Only the text belongs in the answer: every line of the records below, transcribed exactly.

Records provided ::
╔══

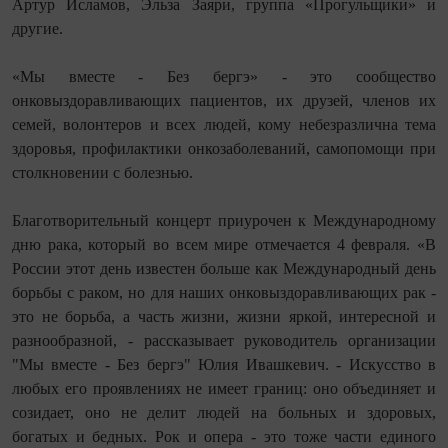
Артур Исламов, Эльза Заяри, группа «Прогульщики» и
другие.
«Мы вместе - Без бергэ» - это сообщество
онковыздоравливающих пациентов, их друзей, членов их
семей, волонтеров и всех людей, кому небезразлична тема
здоровья, профилактики онкозаболеваний, самопомощи при
столкновении с болезнью.
Благотворительный концерт приурочен к Международному
дню рака, который во всем мире отмечается 4 февраля. «В
России этот день известен больше как Международный день
борьбы с раком, но для наших онковыздоравливающих рак -
это не борьба, а часть жизни, жизни яркой, интересной и
разнообразной, - рассказывает руководитель организации
"Мы вместе - Без бергэ" Юлия Ивашкевич. - Искусство в
любых его проявлениях не имеет границ: оно объединяет и
созидает, оно не делит людей на больных и здоровых,
богатых и бедных. Рок и опера - это тоже части единого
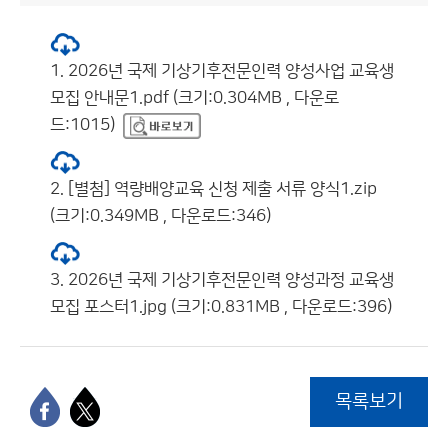
1. 2026년 국제 기상기후전문인력 양성사업 교육생
모집 안내문1.pdf (크기:0.304MB , 다운로
드:1015)
2. [별첨] 역량배양교육 신청 제출 서류 양식1.zip
(크기:0.349MB , 다운로드:346)
3. 2026년 국제 기상기후전문인력 양성과정 교육생
모집 포스터1.jpg (크기:0.831MB , 다운로드:396)
목록보기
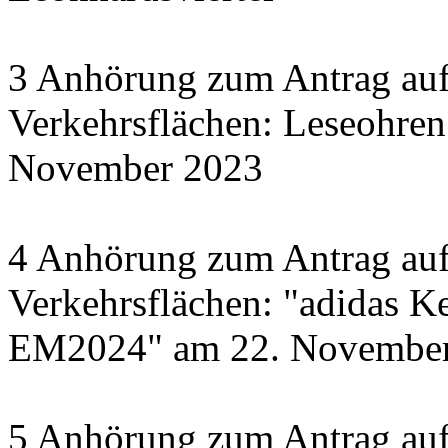
3 Anhörung zum Antrag auf
Verkehrsflächen: Leseohren
November 2023
4 Anhörung zum Antrag auf
Verkehrsflächen: "adidas Ke
EM2024" am 22. November 
5 Anhörung zum Antrag auf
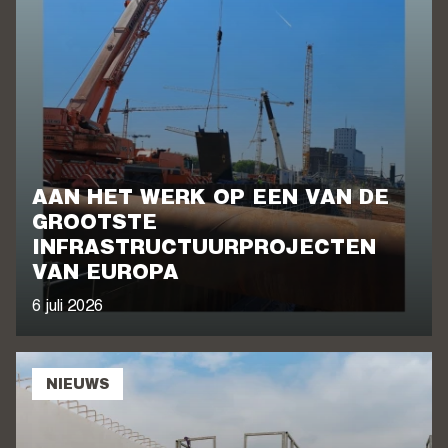
AAN HET WERK OP EEN VAN DE
GROOTSTE
INFRASTRUCTUURPROJECTEN
VAN EUROPA
6 juli 2026
NIEUWS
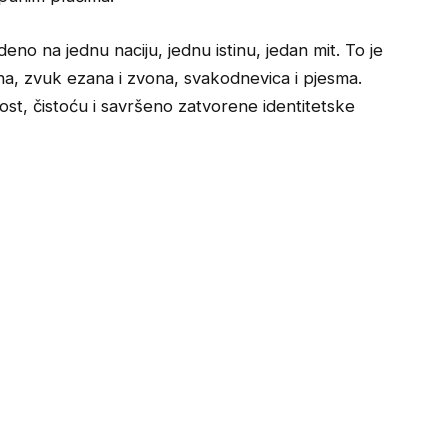
deno na jednu naciju, jednu istinu, jedan mit. To je
ana, zvuk ezana i zvona, svakodnevica i pjesma.
nost, čistoću i savršeno zatvorene identitetske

╚══

Problem solution ::
Артур Исламов, Эльза Заяри, группа «Прогульщики» и
другие.
«Мы вместе - Без бергэ» - это сообщество
онковыздоравливающих пациентов, их друзей, членов их
семей, волонтеров и всех людей, кому небезразлична тема
здоровья, профилактики онкозаболеваний, самопомощи при
столкновении с болезнью.
Благотворительный концерт приурочен к Международному
дню рака, который во всем мире отмечается 4 февраля. «В
России этот день известен больше как Международный день
борьбы с раком, но для наших онковыздоравливающих рак -
это не борьба, а часть жизни, жизни яркой, интересной и
разнообразной, - рассказывает руководитель организации
"Мы вместе - Без бергэ" Юлия Ивашкевич. - Искусство в
любых его проявлениях не имеет границ: оно объединяет и
созидает, оно не делит людей на больных и здоровых,
богатых и бедных. Рок и опера - это тоже части единого
1. 2026년 국제 기상기후전문인력 양성사업 교육생
모집 안내문1.pdf (크기:0.304MB , 다운로
드:1015)
2. [별첨] 역량배양교육 신청 제출 서류 양식1.zip
(크기:0.349MB , 다운로드:346)
3. 2026년 국제 기상기후전문인력 양성과정 교육생
모집 포스터1.jpg (크기:0.831MB , 다운로드:396)
목록보기
3 Anhörung zum Antrag auf
Verkehrsflächen: Leseohren
November 2023
4 Anhörung zum Antrag auf
Verkehrsflächen: "adidas Ke
EM2024" am 22. November 
5 Anhörung zum Antrag auf
AAN HET WERK OP EEN VAN DE
GROOTSTE
INFRASTRUCTUURPROJECTEN
VAN EUROPA
6 juli 2026
NIEUWS
deno na jednu naciju, jednu istinu, jedan mit. To je
ana, zvuk ezana i zvona, svakodnevica i pjesma.
nost, čistoću i savršeno zatvorene identitetske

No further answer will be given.